Они остановились перед лифтом.
Макбет потер шею.
– Значит, ты считаешь, что Ангус потерял веру? Если ты прав, то это не в первый раз. Он рассказывал тебе, что прежде изучал теологию?
– Нет, но я это задницей чую. И на шее он носит отвратительный здоровенный крест.
– Ты теперь начальник гвардии, Сейтон. Как по-твоему, что следует предпринять?
– Мы должны избавиться от него, шеф.
– Смерть?
– Ты сам сказал, что мы ведем войну. А на войне предателей и дезертиров приговаривают к смерти. Поступим так же, как с Дуффом. Обвиним его во взяточничестве и подстроим все так, словно он оказал сопротивление при аресте.
– Надо поразмыслить. Прямо сейчас мы в центре внимания и должны продемонстрировать, что полиция – единый сплоченный коллектив. Кавдор, Малькольм, Дуфф, а сейчас еще и Ангус. Получается слишком много. Мертвых полицейских в этом городе любят больше, чем взяточников. Где он сейчас?
– Сидит в подвале и молчит. Разговаривать отказывается.
– Ясно. Давай я поговорю с ним, а потом решим, что делать.
Макбет отыскал Ангуса в комнате для отдыха. Парень сидел, закрыв лицо руками, и не сдвинулся с места, когда Макбет сел рядом, поставив на стол большую коробку.

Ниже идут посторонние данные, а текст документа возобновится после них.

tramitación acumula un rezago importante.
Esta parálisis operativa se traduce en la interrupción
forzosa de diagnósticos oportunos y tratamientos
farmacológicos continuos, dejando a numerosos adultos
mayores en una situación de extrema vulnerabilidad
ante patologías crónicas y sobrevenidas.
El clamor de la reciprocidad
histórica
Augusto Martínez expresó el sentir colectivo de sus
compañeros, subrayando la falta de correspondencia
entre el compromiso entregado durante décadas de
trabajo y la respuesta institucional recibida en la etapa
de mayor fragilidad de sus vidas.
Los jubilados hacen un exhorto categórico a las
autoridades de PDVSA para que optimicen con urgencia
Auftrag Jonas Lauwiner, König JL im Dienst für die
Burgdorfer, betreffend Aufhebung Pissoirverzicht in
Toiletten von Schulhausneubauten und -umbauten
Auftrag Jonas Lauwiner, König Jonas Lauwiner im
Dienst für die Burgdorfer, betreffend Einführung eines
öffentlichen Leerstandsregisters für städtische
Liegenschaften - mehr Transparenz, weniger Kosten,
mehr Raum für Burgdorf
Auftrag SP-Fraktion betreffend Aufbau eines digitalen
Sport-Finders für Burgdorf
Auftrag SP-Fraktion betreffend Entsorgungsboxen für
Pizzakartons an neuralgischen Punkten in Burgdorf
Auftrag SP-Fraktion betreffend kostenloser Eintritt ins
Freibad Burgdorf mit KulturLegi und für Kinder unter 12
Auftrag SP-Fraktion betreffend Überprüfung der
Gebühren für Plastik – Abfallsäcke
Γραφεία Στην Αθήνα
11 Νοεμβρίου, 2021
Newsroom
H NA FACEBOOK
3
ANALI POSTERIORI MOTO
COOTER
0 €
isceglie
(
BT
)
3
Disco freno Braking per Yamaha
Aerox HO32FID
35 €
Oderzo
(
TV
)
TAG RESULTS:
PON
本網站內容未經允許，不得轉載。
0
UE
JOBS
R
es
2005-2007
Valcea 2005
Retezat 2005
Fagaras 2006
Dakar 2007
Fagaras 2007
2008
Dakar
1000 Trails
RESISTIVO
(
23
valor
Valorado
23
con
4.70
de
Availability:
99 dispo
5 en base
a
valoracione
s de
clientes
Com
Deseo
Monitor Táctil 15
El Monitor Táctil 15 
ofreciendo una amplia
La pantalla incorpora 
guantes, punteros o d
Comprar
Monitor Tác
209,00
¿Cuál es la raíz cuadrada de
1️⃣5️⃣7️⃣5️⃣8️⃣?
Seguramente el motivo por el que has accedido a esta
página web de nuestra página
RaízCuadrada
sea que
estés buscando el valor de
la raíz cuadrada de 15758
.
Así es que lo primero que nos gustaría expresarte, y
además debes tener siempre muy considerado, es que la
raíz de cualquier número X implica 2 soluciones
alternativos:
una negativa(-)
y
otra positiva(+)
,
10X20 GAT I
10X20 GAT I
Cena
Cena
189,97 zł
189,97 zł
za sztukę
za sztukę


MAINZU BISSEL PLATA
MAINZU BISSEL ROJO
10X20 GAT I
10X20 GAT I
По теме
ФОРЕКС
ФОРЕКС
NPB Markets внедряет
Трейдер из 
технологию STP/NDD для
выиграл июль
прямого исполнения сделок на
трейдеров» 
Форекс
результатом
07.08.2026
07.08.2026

– Мне рассказали, что случилось. Ты как?
Ответа он не дождался.
– Ангус, ты парень принципиальный, и как раз это мне в тебе нравится. Ты считаешь эти принципы важными, верно?
Ангус поднял голову и покрасневшими глазами посмотрел на Макбета.
– Желание вершить справедливость, – продолжал Макбет, – оно греет тебе сердце, правда? Делает тебя тем, кем тебе хочется стать. Но когда братство требует от тебя жертвы, то порой именно этого мы от тебя и ждем, Ангус. Что ты пожертвуешь принципами. Откажешься от спокойствия, согласишься мучиться от тех же ночных кошмаров, что и все мы, отдашь самое дорогое. Так же, как твой Бог, который требовал, чтобы Авраам отдал ему своего сына.
Ангус прокашлялся, но голос все равно звучал хрипло:
– Я готов пожертвовать, но ради чего?
– Ради цели. Ради единства. Ради этого города, Ангус.
Ангус усмехнулся:
– И зачем, скажи на милость, убивать невинных ради единства?